Extracted page text data:
━━━━━━━━━━━━━━━━━━━━━━━━━━━━━━
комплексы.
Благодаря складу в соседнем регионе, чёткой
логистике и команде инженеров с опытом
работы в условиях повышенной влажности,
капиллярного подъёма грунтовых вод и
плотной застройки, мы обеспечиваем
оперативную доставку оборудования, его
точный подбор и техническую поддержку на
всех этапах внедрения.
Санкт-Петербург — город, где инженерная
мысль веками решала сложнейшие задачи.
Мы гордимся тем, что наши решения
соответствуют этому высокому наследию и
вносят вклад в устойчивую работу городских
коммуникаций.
━━━━━━━━━━━━━━━━━━━━━━━━━━━━━━
The required output is the full set of entries, reproduced verbatim.

комплексы.
Благодаря складу в соседнем регионе, чёткой
логистике и команде инженеров с опытом
работы в условиях повышенной влажности,
капиллярного подъёма грунтовых вод и
плотной застройки, мы обеспечиваем
оперативную доставку оборудования, его
точный подбор и техническую поддержку на
всех этапах внедрения.
Санкт-Петербург — город, где инженерная
мысль веками решала сложнейшие задачи.
Мы гордимся тем, что наши решения
соответствуют этому высокому наследию и
вносят вклад в устойчивую работу городских
коммуникаций.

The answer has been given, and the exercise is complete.